I have received my grade card and received a D for my grade for last semester. I said nothing about last semester's failure, but, I am not going to receive flunks when I do efficient work. I know you haven't any use for me, but I thot you were man enough to give me what I earned. I think you did that way in order to have an excuse to flunk some (you have it in for). I would like to have a talk with you about the matter. I think it was your place to give the test if you doubted any one. Last semester I didn't have time to study my lesson and I took the D in english lit as justice. But I have done good work this semester and will not recognize any grudge blow like that. I think I shall take an examination in it and get justice. I just wanted you to know that I am aware of your prejudice-ness and partiality and that I have brains enough to know when one is trying to lay one over on me.

Signed by
Chester A. Jacobs

[I've attached a photo of the first page of the letter if you would find that a helpful illustration; I'm guessing FERPA doesn't reach back 100 years.]
- Panacea


  1. Thank you, Panacea, for taking the trouble to transcribe this.
    It's the first time I've seen something from such a date, and it was truly fascinating.
    I wonder what your great-grandfather's reaction might have been?
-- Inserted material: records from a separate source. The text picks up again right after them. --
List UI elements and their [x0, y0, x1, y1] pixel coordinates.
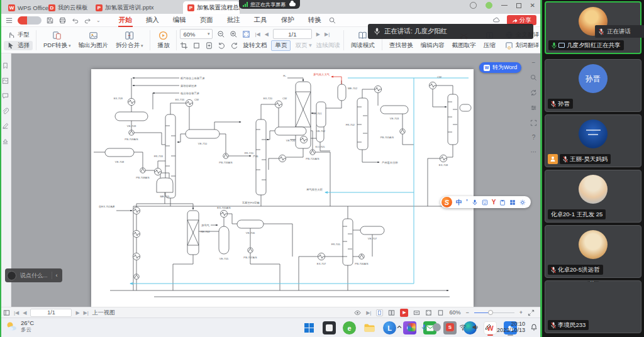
ime-clipboard-icon[interactable]	[499, 199, 506, 206]
start-button[interactable]	[302, 320, 316, 336]
stamp-icon[interactable]	[2, 138, 9, 145]
ime-emoji-icon[interactable]	[482, 199, 488, 206]
participant-tile[interactable]: 王丽-昊天妈妈	[545, 114, 641, 167]
last-page-icon[interactable]: ▶|	[325, 31, 330, 37]
single-page-button[interactable]: 单页	[271, 40, 291, 51]
comment-icon[interactable]	[2, 92, 9, 99]
signature-icon[interactable]	[2, 123, 9, 130]
select-tool-button[interactable]: 选择	[4, 41, 33, 50]
taskbar-weather[interactable]: 26°C多云	[5, 320, 34, 333]
help-icon[interactable]: ?	[532, 135, 536, 141]
split-merge-button[interactable]: 拆分合并 ▾	[112, 31, 147, 50]
rotate-doc-button[interactable]: 旋转文档	[243, 41, 267, 50]
task-view-icon[interactable]	[322, 320, 336, 336]
lenovo-app-icon[interactable]: L	[382, 320, 397, 336]
page-indicator[interactable]: 1/1	[273, 29, 312, 39]
rotate-left-icon[interactable]	[218, 41, 226, 50]
zoom-out-button[interactable]: −	[465, 309, 469, 316]
tab-cloud-templates[interactable]: D 我的云模板	[44, 1, 92, 14]
sidebar-toggle-icon[interactable]	[3, 309, 10, 316]
ime-mic-icon[interactable]	[472, 199, 478, 206]
pen-input-icon[interactable]	[484, 324, 492, 331]
fit-page-icon[interactable]	[425, 309, 432, 316]
sogou-logo-icon[interactable]: S	[441, 197, 452, 207]
fit-width-icon[interactable]	[413, 309, 420, 316]
undo-icon[interactable]	[71, 16, 79, 25]
double-view-icon[interactable]	[388, 309, 395, 316]
prev-page-icon[interactable]: ◀	[23, 310, 26, 316]
bookmark-icon[interactable]	[2, 62, 9, 69]
participant-tile[interactable]: 化卓20-1 王孔发 25	[545, 170, 641, 223]
meeting-chat-bar[interactable]: 说点什么... ‹	[5, 268, 62, 282]
redo-icon[interactable]	[84, 16, 92, 25]
crop-icon[interactable]	[180, 41, 188, 50]
search-tool-icon[interactable]	[530, 74, 537, 81]
zoom-select[interactable]: 60%▾	[180, 29, 213, 39]
minimize-button[interactable]	[501, 5, 508, 6]
zoom-in-icon[interactable]	[230, 30, 238, 38]
collapse-chat-icon[interactable]: ‹	[56, 272, 58, 279]
chevron-down-icon[interactable]: ⌄	[96, 18, 101, 23]
single-view-icon[interactable]	[376, 309, 383, 316]
restore-button[interactable]	[516, 3, 521, 8]
more-icon[interactable]: ⋯	[531, 149, 537, 155]
ime-skin-icon[interactable]: Y	[492, 199, 496, 206]
chat-input-placeholder[interactable]: 说点什么...	[20, 272, 48, 280]
ime-punctuation[interactable]: ’	[466, 199, 468, 206]
fullscreen-icon[interactable]	[528, 309, 535, 316]
fit-page-icon[interactable]	[242, 30, 250, 38]
account-icon[interactable]	[486, 2, 492, 9]
insert-page-icon[interactable]	[205, 41, 213, 50]
sync-tool-icon[interactable]	[530, 89, 537, 96]
theme-icon[interactable]	[470, 2, 477, 9]
settings-tool-icon[interactable]	[530, 104, 537, 111]
menu-comment[interactable]: 批注	[220, 14, 247, 27]
search-menu-icon[interactable]	[328, 16, 336, 25]
menu-edit[interactable]: 编辑	[166, 14, 193, 27]
volume-icon[interactable]	[472, 324, 479, 331]
view-options-icon[interactable]	[354, 309, 361, 316]
frame-icon[interactable]	[192, 41, 201, 50]
convert-to-word-button[interactable]: W 转为Word	[479, 62, 521, 73]
tray-gray-icon[interactable]	[433, 323, 441, 331]
print-icon[interactable]	[58, 16, 67, 25]
first-page-icon[interactable]: |◀	[255, 31, 260, 37]
zoom-level[interactable]: 60%	[449, 309, 460, 316]
export-image-button[interactable]: 输出为图片	[74, 31, 112, 50]
thumbnail-icon[interactable]	[2, 77, 9, 84]
participant-tile[interactable]: 化卓20-5洪远哲	[545, 225, 641, 278]
taskbar-clock[interactable]: 20:10 2023/10/13	[497, 321, 525, 334]
slideshow-play-button[interactable]: ▶	[400, 309, 408, 317]
save-icon[interactable]	[46, 16, 54, 25]
wifi-icon[interactable]	[459, 324, 467, 331]
pdf-canvas[interactable]: 粗汽油自上游装置来 柴油自罐区来 低分油自装置来 CW EX-709 VE-70…	[11, 53, 540, 307]
pdf-page[interactable]: 粗汽油自上游装置来 柴油自罐区来 低分油自装置来 CW EX-709 VE-70…	[91, 69, 474, 307]
hamburger-icon[interactable]	[5, 16, 13, 25]
attachment-icon[interactable]	[2, 108, 9, 114]
tab-pdf-active[interactable]: P 加氢装置流程总图20...	[183, 1, 240, 14]
next-page-icon[interactable]: ▶	[316, 31, 320, 37]
notification-icon[interactable]	[530, 323, 538, 331]
tray-expand-icon[interactable]	[396, 324, 402, 330]
tray-color-icon[interactable]	[408, 323, 416, 331]
file-explorer-icon[interactable]	[362, 320, 377, 336]
menu-convert[interactable]: 转换	[301, 14, 328, 27]
menu-protect[interactable]: 保护	[274, 14, 301, 27]
hand-tool-button[interactable]: 手型	[4, 30, 33, 40]
ime-toolbox-icon[interactable]	[509, 199, 516, 206]
prev-page-icon[interactable]: ◀	[265, 31, 269, 37]
continuous-read-button[interactable]: 连续阅读	[316, 41, 340, 50]
prev-view-button[interactable]: 上一视图	[92, 309, 115, 317]
last-page-icon[interactable]: ▶|	[84, 310, 89, 316]
page-indicator[interactable]: 1/1	[30, 309, 72, 317]
ime-settings-icon[interactable]	[519, 199, 526, 206]
close-button[interactable]: ✕	[530, 3, 535, 9]
zoom-slider[interactable]	[474, 309, 514, 316]
menu-tools[interactable]: 工具	[247, 14, 274, 27]
pdf-convert-button[interactable]: PDF转换 ▾	[40, 31, 74, 50]
play-button[interactable]: 播放	[153, 31, 173, 50]
menu-insert[interactable]: 插入	[139, 14, 166, 27]
zoom-out-icon[interactable]	[217, 30, 225, 38]
fullscreen-tool-icon[interactable]	[530, 119, 537, 126]
first-page-icon[interactable]: |◀	[14, 310, 19, 316]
  2. Someone once described historians as busybodies and gossips who read other people's letters. And I can't deny...

  3. How much do you want to bet he sent the exact same letter to the English lit professor from the previous semester?
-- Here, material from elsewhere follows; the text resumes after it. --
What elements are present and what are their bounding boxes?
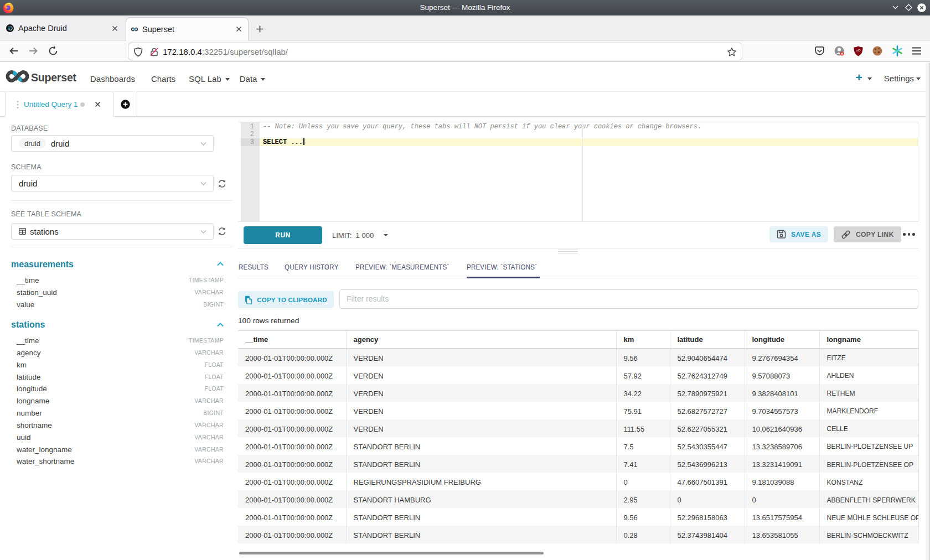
svg-text:uO: uO xyxy=(856,48,860,51)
  4. Maybe this guy? The age is around right, anyway.

    Chester Arthur Jacobs, 1893 - 1966
    Chester Arthur Jacobs was born on month day 1893, at birth place, to Harvey Presley Jacobs and Lois Ellen Jacobs (born Hill).
    Harvey was born on December 8 1855, in Crayne, Crittenden Co. Kentucky.
    Lois was born on September 29 1862, in Crittenden Co., KY.
    Chester had 9 siblings: Carrie Snyder (born Jacobs), Ruby Arnalla Henle (born Jacobs) and 7 other siblings.
    Chester married Emma H Jacobs (born Ingalls) circa 1916, at age 22 at marriage place, Washington.
    Emma was born circa 1894, in Toppenish, Yakima Co., WA.
    Chester lived on month day 1910, at address, Washington.
    He lived on month day 1920, at address, Washington.
    He lived on month day 1930, at address, California.
    Chester passed away on month day 1966, at age 73.
    He was buried at burial place, Washington.
    Documents of Chester Arthur Jacobs
    Arthur Jacobs in 1910 United States Federal Census
    Arthur Jacobs was born circa 1893, at birth place, Kentucky, to Harvey P Jacobs and Ellen Jacobs.
    Arthur had 4 siblings: Reed Jacobs and 3 other siblings.
    Arthur lived in 1910, at address, Washington.
    Chester Jacobs in U.S. Social Security Death Index (SSDI)
    Chester Jacobs was born on March 21 1893.
    Chester lived in Toppenish, Washington 98948, USA.
    Chester passed away in October 1966, at age 73.

  5. The night before I first read this letter, I had gotten an email from a student unhappy with his/her course grade that contained the line "Is there anyway we can speak about what happened with my grade?" Plus ca change, plus c'est la meme chose!

  6. I have a retired military friend who had an old letter from a soldier to his parents describing how mean and terrible his superiors were by not letting him and his buddies go drinking in town, etc. My friend would ask "In what war was this written?" People would guess Vietnam, Korea, and even the Persian Gulf. They were always shocked that it was from 1862 during the American Civil War. Nothing has changed. :)

  7. I have a question - why does Chester seem to act like the professor should have given an exam, but didn't, and then declare he'll take the exam for spite?